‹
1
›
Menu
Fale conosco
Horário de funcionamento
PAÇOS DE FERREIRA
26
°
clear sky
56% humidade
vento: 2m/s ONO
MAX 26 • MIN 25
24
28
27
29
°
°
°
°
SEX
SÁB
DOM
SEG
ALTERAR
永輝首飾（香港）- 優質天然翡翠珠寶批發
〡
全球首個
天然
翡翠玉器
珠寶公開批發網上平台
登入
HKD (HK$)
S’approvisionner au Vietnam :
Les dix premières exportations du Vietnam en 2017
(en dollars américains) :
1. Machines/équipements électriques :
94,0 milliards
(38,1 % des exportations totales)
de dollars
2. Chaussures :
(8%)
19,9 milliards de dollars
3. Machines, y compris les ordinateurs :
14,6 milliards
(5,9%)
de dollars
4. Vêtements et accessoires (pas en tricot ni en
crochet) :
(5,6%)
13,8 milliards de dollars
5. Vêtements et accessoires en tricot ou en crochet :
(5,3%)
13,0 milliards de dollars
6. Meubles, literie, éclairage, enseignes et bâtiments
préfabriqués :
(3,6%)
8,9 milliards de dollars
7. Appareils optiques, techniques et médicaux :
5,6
==
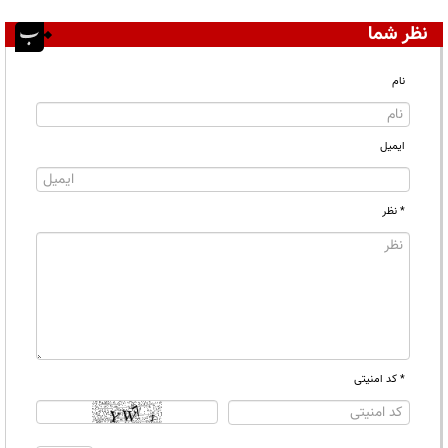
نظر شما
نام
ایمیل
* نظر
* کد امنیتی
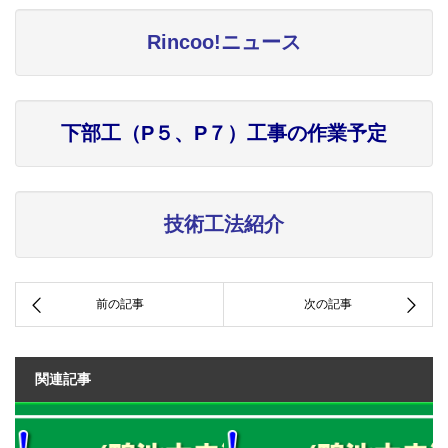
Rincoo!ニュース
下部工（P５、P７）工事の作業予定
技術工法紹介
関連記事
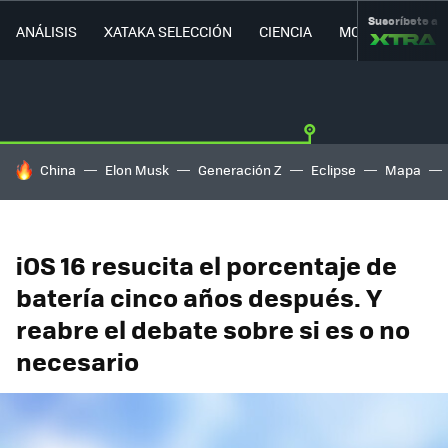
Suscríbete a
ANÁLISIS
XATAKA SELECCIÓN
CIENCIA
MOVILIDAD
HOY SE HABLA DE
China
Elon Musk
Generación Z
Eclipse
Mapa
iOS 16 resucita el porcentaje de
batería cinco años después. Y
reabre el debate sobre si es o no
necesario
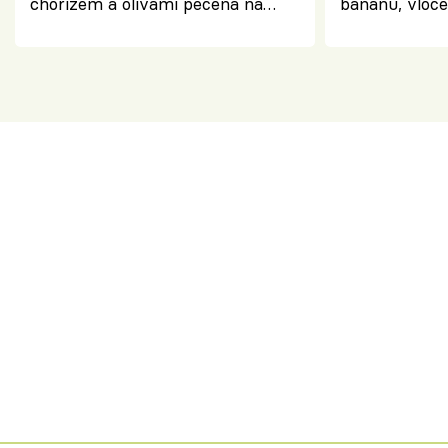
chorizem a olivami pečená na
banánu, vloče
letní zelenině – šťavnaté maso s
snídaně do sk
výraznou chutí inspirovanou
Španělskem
...
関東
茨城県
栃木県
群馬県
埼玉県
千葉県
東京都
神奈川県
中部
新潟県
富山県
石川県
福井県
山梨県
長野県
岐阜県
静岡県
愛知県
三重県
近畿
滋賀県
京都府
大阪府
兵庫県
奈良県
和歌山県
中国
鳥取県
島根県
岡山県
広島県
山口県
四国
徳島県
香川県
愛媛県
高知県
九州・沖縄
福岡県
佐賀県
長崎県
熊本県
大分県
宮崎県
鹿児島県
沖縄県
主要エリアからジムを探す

» **Your task**: What is needed is the number of lines in the data that hold the word "milliards", and nothing more.

» **Your solution**: 6